Exercise objective: One range is to be output from the listing below, exactly as written: the line with "ОПИСАНИЕ КОМПЛЕКСА" to the line with "пиццерии и бары", both kept.

Available data:
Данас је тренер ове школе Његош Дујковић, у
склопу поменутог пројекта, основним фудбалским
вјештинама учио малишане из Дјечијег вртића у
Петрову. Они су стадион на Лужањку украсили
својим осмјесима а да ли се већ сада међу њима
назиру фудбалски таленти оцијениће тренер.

---

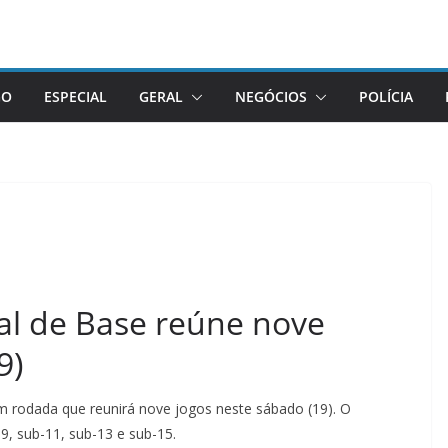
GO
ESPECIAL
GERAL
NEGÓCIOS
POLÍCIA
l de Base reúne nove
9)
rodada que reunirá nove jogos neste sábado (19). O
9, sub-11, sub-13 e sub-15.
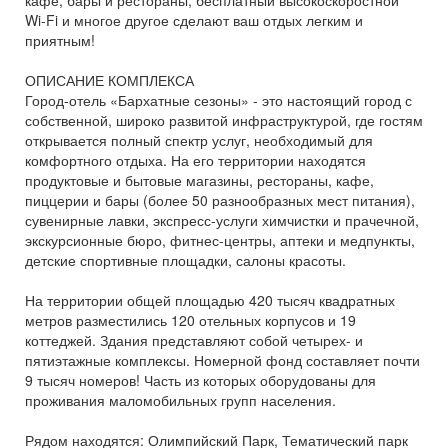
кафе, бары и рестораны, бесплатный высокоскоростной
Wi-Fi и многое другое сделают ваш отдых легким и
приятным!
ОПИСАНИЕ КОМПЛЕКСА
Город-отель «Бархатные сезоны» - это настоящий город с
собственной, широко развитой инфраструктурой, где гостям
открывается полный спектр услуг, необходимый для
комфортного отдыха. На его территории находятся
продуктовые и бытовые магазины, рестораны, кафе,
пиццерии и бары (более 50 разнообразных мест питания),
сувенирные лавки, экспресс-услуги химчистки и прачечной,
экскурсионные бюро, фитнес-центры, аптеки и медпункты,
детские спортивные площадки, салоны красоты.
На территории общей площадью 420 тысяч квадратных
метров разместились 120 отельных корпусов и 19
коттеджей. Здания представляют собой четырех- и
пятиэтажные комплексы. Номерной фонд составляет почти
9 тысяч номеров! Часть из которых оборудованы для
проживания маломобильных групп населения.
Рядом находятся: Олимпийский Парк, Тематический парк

Solution for this exercise:
ОПИСАНИЕ КОМПЛЕКСА
Город-отель «Бархатные сезоны» - это настоящий город с
собственной, широко развитой инфраструктурой, где гостям
открывается полный спектр услуг, необходимый для
комфортного отдыха. На его территории находятся
продуктовые и бытовые магазины, рестораны, кафе,
пиццерии и бары (более 50 разнообразных мест питания),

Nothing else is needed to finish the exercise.